To evaluate the reproducibility of CAGE, we performed a principal component analysis based on the expression table (Fig. 3A,B). The replicate data for each time point were closely plotted in the 2D space, indicating high reproducibility.

Fig. 3
figure 3

Two-dimensional projection of PCA for each CAGE data of hepatocyte differentiation (A) and definitive endoderm differentiation (B). X and Y axes are principal component 1 (Dim 1) and principal component 2 (Dim 2). The percentage written in the bracket at each dimension represents eigen value.
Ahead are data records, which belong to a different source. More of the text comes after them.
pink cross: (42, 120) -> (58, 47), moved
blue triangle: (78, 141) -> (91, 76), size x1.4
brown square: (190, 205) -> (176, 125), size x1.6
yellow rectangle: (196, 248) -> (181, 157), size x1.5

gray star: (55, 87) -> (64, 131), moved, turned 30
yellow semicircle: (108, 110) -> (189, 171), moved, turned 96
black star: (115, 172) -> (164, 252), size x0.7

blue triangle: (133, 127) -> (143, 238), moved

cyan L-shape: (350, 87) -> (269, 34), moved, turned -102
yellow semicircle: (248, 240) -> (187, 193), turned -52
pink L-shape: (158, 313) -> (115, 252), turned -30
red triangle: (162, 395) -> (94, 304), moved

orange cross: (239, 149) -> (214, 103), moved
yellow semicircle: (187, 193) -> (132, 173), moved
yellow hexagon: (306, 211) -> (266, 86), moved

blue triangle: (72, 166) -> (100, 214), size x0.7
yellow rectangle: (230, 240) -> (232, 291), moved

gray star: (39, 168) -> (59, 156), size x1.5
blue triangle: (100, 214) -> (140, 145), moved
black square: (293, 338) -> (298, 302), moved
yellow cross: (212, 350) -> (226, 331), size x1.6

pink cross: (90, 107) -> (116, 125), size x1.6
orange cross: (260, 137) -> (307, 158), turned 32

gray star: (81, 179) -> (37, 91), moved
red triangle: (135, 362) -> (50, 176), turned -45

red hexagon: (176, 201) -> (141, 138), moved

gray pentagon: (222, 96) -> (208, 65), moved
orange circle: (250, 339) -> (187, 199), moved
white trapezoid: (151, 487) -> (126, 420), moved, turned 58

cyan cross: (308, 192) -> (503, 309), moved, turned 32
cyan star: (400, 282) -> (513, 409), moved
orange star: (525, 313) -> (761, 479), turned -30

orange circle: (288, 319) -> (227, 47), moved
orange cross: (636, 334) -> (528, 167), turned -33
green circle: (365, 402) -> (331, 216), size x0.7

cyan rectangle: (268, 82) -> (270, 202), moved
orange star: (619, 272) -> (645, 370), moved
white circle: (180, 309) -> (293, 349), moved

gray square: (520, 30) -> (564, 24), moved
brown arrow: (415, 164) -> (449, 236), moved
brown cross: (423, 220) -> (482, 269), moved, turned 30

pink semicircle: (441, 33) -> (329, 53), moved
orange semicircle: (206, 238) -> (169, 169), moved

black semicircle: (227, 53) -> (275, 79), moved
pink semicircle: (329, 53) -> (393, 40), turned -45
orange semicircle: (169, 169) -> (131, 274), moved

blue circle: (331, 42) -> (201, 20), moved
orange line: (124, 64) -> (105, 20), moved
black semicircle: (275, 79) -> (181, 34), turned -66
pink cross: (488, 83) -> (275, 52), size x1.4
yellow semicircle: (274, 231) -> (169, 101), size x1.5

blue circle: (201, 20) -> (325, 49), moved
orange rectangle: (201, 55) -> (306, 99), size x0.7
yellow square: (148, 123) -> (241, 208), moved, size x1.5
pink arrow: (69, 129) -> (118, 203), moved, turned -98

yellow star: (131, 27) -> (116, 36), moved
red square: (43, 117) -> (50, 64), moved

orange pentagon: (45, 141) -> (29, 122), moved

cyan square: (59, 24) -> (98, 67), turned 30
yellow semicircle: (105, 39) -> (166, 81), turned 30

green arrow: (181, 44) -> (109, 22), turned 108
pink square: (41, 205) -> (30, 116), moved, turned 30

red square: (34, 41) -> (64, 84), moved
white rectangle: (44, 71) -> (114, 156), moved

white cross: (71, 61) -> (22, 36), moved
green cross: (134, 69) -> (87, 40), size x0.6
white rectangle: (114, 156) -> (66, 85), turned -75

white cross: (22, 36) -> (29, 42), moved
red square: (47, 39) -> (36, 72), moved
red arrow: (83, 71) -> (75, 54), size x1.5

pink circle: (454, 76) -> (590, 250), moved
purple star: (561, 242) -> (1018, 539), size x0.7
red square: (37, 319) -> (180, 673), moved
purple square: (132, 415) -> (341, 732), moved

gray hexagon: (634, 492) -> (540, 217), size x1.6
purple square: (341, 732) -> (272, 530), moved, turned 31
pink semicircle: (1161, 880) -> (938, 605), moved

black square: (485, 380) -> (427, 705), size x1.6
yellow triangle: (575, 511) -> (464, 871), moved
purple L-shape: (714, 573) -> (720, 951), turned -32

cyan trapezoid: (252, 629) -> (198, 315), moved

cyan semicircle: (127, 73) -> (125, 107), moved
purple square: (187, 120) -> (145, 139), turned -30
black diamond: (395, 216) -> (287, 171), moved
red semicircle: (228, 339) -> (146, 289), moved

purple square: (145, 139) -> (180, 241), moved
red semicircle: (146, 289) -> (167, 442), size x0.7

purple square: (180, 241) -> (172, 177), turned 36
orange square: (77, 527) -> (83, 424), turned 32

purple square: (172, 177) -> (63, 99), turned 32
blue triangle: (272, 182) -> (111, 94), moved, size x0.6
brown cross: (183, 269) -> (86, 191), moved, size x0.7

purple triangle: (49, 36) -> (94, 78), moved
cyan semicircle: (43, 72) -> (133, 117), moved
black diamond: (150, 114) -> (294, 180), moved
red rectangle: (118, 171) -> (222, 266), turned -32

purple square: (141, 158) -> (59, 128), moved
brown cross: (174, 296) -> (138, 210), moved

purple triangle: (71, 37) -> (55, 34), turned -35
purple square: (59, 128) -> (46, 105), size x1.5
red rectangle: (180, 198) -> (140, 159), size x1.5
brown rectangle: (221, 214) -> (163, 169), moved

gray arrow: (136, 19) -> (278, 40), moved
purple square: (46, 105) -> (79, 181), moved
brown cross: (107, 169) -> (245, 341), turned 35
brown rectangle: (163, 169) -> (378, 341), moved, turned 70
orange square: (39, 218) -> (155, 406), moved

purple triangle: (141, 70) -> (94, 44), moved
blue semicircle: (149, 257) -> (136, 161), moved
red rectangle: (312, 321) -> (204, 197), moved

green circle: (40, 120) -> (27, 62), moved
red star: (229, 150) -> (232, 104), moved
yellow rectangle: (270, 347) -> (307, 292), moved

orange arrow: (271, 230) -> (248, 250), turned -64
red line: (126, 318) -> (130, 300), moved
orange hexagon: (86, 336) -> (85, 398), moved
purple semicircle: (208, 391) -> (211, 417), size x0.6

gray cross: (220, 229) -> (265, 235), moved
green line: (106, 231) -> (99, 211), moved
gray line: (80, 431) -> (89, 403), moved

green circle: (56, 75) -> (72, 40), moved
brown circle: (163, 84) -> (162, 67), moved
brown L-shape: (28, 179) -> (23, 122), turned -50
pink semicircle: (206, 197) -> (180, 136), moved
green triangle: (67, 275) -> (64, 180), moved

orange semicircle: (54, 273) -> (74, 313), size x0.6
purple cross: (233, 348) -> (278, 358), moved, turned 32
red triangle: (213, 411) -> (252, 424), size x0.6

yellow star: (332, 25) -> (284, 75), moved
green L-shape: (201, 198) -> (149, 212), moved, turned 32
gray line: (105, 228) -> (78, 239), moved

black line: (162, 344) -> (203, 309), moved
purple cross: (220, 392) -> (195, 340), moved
De novo motif analysis of GATA6 ChIPmentation

To examine the enriched sequences by GATA6 ChIPmentation, de novo motif analysis was performed. Because there were few peaks at 0 h and 48 h (Fig. 4A), we analyzed time points of 56, 60, 66, and 72 h. At all analyzed time points, we detected GATA sequences containing motifs that were significantly similar to the known GATA motifs (Fig. 4B).

Fig. 4
figure 4

Technical validation of GATA6 ChIPmentation data. (A) A bar plot represents the peak count of each time point. The peaks were identified using MACS2 with a p-value < 10−6. (B) Motif overrepresented at ChIPpeaks. The top tiers with a gray background are the overrepresented de novo motifs. The lower tiers are known transcription factor-binding motifs similar to the overrepresented de novo motifs.

Read coverage distribution of OmniATAC-seq

Highly accessible regions are enriched in gene regulatory regions, such as promoters13. Therefore, we analyzed the distribution of OmniATAC-seq reads around known gene models. The OmniATAC-seq reads were highly enriched at transcription start sites (TSSs) (Fig. 5).

Fig. 5
figure 5

OmniATAC-seq reads distribution around genes. The column shows the region of 3000 bp upstream from the transcription start site (TSS) to 3000 bp downstream from the transcription end site (TES). Rows are genes. The enrichment of reads is shown as a gradient of red.

Methylation-level distribution of methylation array

The M-value of methylation assay data typically shows a bimodal distribution, representing hypomethylated and hypermethylated CpGs14. Our methylation array M-values also showed bimodal distribution (Fig. 6).

Fig. 6
figure 6

Distributions of M-values in hepatocyte differentiation time-course data (left) and definitive endoderm differentiation time-course data (Right).